» Activity
Will you write out the data exactly, excluding every picture?
(Records shown)
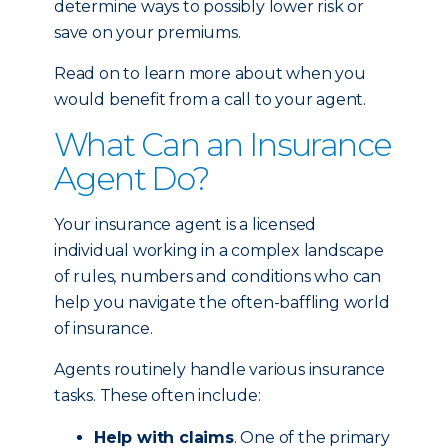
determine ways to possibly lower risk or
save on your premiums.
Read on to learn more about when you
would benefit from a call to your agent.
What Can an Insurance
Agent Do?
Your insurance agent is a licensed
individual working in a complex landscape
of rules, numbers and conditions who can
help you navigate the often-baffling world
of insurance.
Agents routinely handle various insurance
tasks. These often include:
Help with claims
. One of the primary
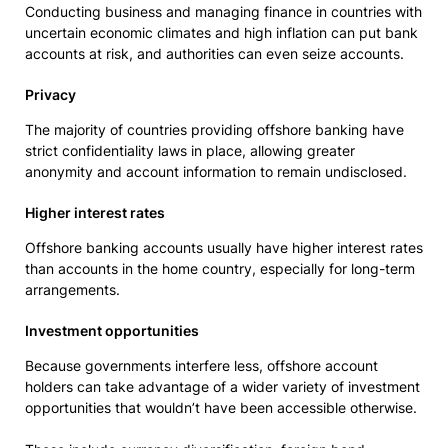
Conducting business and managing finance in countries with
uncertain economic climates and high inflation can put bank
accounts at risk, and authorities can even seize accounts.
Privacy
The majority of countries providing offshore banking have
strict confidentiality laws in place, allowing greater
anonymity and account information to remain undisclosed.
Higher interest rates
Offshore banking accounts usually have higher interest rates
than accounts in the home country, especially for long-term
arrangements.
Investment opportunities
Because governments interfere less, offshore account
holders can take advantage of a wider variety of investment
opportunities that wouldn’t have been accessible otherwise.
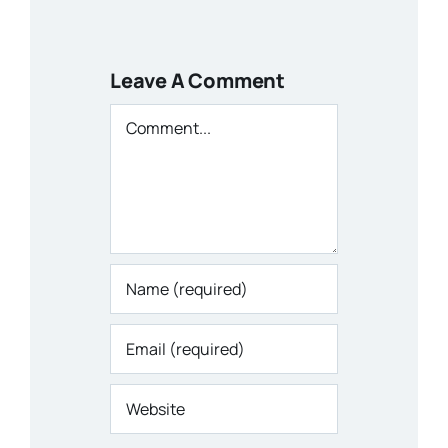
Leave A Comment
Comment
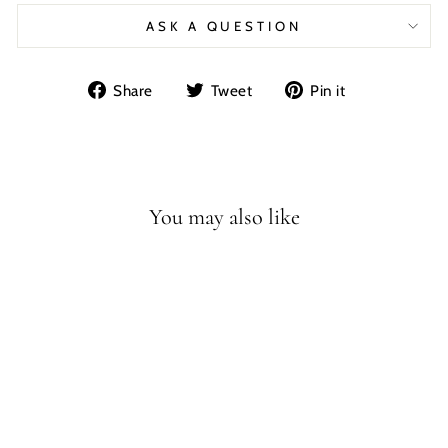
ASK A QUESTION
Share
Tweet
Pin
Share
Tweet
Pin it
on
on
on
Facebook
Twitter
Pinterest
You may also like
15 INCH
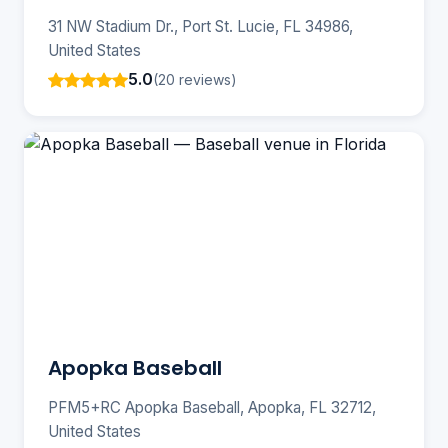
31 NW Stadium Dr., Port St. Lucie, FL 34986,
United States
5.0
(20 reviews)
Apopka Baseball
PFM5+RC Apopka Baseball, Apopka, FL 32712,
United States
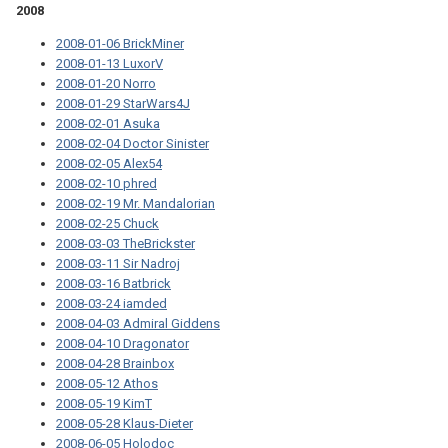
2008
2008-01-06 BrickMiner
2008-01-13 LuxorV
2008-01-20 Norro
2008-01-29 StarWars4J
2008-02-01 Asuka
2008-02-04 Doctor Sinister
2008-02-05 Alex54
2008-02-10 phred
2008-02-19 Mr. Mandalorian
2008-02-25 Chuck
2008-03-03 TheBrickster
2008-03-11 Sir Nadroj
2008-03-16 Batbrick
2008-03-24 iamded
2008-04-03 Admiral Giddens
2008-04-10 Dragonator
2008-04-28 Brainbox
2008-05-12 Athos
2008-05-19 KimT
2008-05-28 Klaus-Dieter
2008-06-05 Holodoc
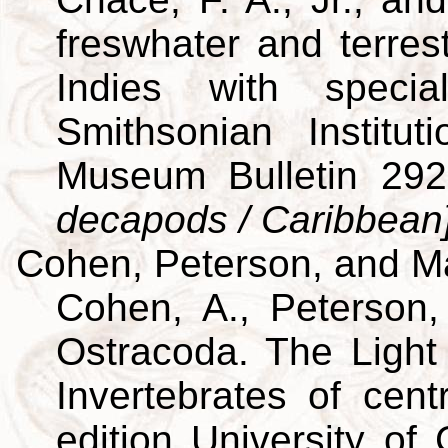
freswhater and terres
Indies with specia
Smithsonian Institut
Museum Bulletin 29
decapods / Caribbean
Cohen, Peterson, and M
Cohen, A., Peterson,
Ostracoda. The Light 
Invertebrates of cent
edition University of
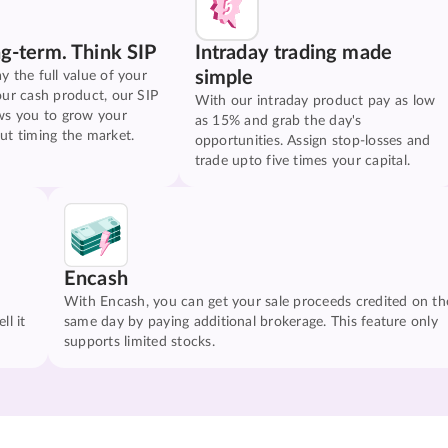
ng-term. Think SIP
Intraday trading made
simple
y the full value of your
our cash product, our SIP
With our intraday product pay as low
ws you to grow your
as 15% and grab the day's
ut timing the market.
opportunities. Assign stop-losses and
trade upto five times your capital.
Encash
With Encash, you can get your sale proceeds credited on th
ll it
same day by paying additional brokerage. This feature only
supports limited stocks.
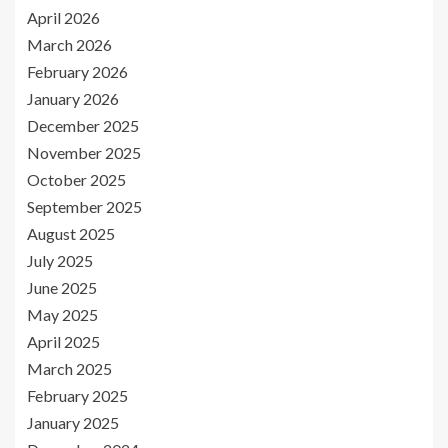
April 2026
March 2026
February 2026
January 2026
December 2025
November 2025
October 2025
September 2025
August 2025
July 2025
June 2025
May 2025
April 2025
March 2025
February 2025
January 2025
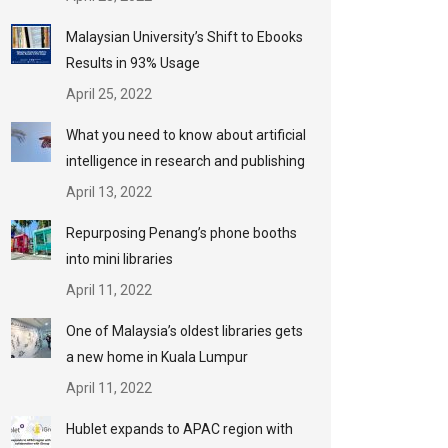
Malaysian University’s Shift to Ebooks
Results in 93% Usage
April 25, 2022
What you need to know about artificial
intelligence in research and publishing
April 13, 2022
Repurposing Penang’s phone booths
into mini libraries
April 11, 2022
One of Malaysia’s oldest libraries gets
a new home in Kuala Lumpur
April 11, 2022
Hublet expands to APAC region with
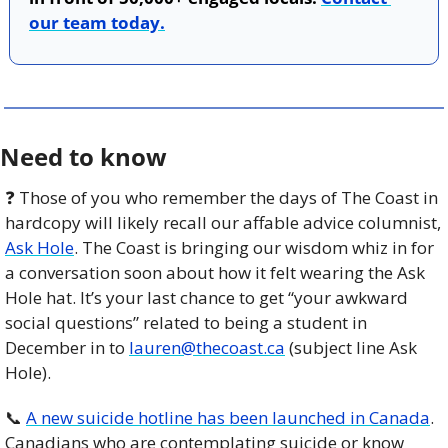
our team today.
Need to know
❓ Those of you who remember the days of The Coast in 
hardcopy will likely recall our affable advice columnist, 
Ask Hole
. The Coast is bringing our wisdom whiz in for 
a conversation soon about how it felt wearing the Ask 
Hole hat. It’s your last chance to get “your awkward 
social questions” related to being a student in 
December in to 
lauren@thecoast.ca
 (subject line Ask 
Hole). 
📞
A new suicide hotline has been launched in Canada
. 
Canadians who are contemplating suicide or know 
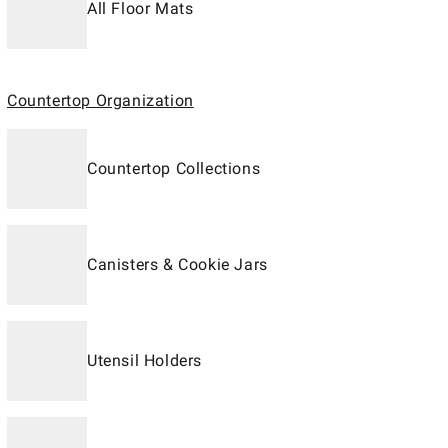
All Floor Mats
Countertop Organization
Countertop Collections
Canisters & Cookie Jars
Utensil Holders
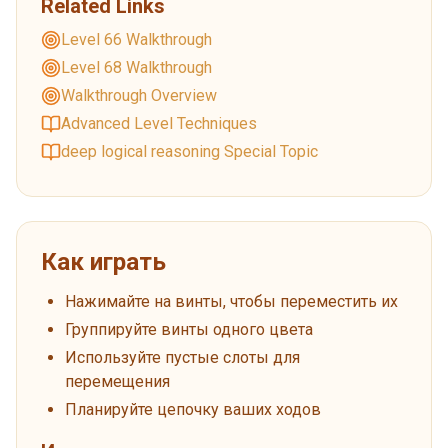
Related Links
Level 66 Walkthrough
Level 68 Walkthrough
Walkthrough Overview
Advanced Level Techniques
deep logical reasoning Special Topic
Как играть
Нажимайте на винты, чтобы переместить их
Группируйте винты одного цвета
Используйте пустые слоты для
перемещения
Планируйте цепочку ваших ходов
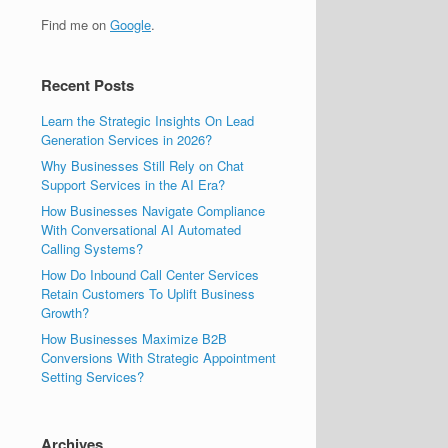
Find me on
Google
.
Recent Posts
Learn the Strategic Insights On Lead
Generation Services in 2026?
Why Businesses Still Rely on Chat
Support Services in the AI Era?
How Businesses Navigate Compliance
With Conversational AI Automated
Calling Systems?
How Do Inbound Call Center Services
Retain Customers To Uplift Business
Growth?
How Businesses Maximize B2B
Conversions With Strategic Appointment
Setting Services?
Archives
(End Records shown)
» Expected answer
determine ways to possibly lower risk or
save on your premiums.
Read on to learn more about when you
would benefit from a call to your agent.
What Can an Insurance
Agent Do?
Your insurance agent is a licensed
individual working in a complex landscape
of rules, numbers and conditions who can
help you navigate the often-baffling world
of insurance.
Agents routinely handle various insurance
tasks. These often include:
Help with claims
. One of the primary
Conducting business and managing finance in countries with
uncertain economic climates and high inflation can put bank
accounts at risk, and authorities can even seize accounts.
Privacy
The majority of countries providing offshore banking have
strict confidentiality laws in place, allowing greater
anonymity and account information to remain undisclosed.
Higher interest rates
Offshore banking accounts usually have higher interest rates
than accounts in the home country, especially for long-term
arrangements.
Investment opportunities
Because governments interfere less, offshore account
holders can take advantage of a wider variety of investment
opportunities that wouldn’t have been accessible otherwise.
Leave A Comment
Comment
ASK A QUESTION
Share
Tweet
Pin
Share
Tweet
Pin it
on
on
on
Facebook
Twitter
Pinterest
You may also like
15 INCH
31 NW Stadium Dr., Port St. Lucie, FL 34986,
United States
5.0
(20 reviews)
Apopka Baseball
PFM5+RC Apopka Baseball, Apopka, FL 32712,
United States
2008
2008-01-06 BrickMiner
2008-01-13 LuxorV
2008-01-20 Norro
2008-01-29 StarWars4J
2008-02-01 Asuka
2008-02-04 Doctor Sinister
2008-02-05 Alex54
2008-02-10 phred
2008-02-19 Mr. Mandalorian
2008-02-25 Chuck
2008-03-03 TheBrickster
2008-03-11 Sir Nadroj
2008-03-16 Batbrick
2008-03-24 iamded
2008-04-03 Admiral Giddens
2008-04-10 Dragonator
2008-04-28 Brainbox
2008-05-12 Athos
2008-05-19 KimT
2008-05-28 Klaus-Dieter
2008-06-05 Holodoc
freswhater and terres
Indies with specia
Smithsonian Institut
Museum Bulletin 29
decapods / Caribbean
Cohen, Peterson, and M
Cohen, A., Peterson,
Ostracoda. The Light 
Invertebrates of cent
edition University of
ng-term. Think SIP
Intraday trading made
simple
y the full value of your
our cash product, our SIP
With our intraday product pay as low
ws you to grow your
as 15% and grab the day's
ut timing the market.
opportunities. Assign stop-losses and
trade upto five times your capital.
Encash
With Encash, you can get your sale proceeds credited on th
ll it
same day by paying additional brokerage. This feature only
supports limited stocks.
April 2026
March 2026
February 2026
January 2026
December 2025
November 2025
October 2025
September 2025
August 2025
July 2025
June 2025
May 2025
April 2025
March 2025
February 2025
January 2025
Malaysian University’s Shift to Ebooks
Results in 93% Usage
April 25, 2022
What you need to know about artificial
intelligence in research and publishing
April 13, 2022
Repurposing Penang’s phone booths
into mini libraries
April 11, 2022
One of Malaysia’s oldest libraries gets
a new home in Kuala Lumpur
April 11, 2022
Hublet expands to APAC region with
our team today.
Need to know
❓ Those of you who remember the days of The Coast in 
hardcopy will likely recall our affable advice columnist, 
Ask Hole
. The Coast is bringing our wisdom whiz in for 
a conversation soon about how it felt wearing the Ask 
Hole hat. It’s your last chance to get “your awkward 
social questions” related to being a student in 
December in to 
lauren@thecoast.ca
 (subject line Ask 
Hole). 
📞
A new suicide hotline has been launched in Canada
. 
Canadians who are contemplating suicide or know 
All Floor Mats
Countertop Organization
Countertop Collections
Canisters & Cookie Jars
Utensil Holders
Related Links
Level 66 Walkthrough
Level 68 Walkthrough
Walkthrough Overview
Advanced Level Techniques
deep logical reasoning Special Topic
Как играть
Нажимайте на винты, чтобы переместить их
Группируйте винты одного цвета
Используйте пустые слоты для
перемещения
Планируйте цепочку ваших ходов
Find me on
Google
.
Recent Posts
Learn the Strategic Insights On Lead
Generation Services in 2026?
Why Businesses Still Rely on Chat
Support Services in the AI Era?
How Businesses Navigate Compliance
With Conversational AI Automated
Calling Systems?
How Do Inbound Call Center Services
Retain Customers To Uplift Business
Growth?
How Businesses Maximize B2B
Conversions With Strategic Appointment
Setting Services?
Archives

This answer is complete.